> _HOW TO COMPLETE THIS TASK_:
Whenever a line in this data holds the word "Policy", report that line in full.

> _Saved entries_:
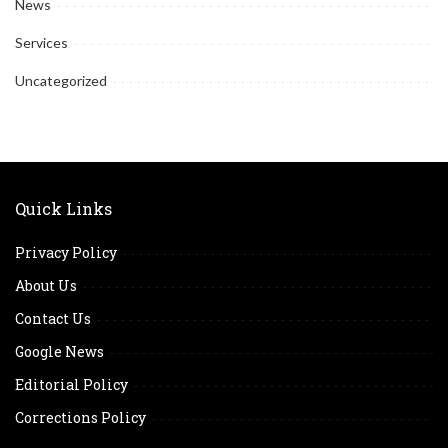
News
Services
Uncategorized
Quick Links
Privacy Policy
About Us
Contact Us
Google News
Editorial Policy
Corrections Policy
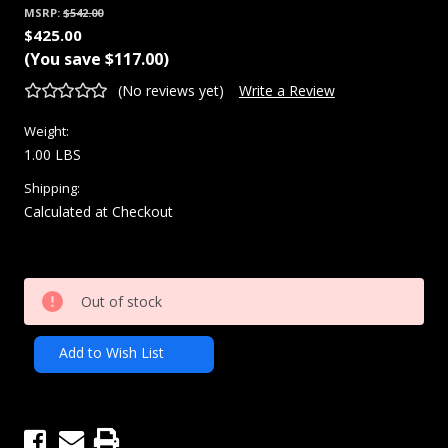
MSRP:
$542.00
$425.00
(You save
$117.00
)
(No reviews yet)
Write a Review
Weight:
1.00 LBS
Shipping:
Calculated at Checkout
Current
Out of stock
Stock:
Add to Wish List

> _EXPECTED OUTPUT_:
Privacy Policy
Editorial Policy
Corrections Policy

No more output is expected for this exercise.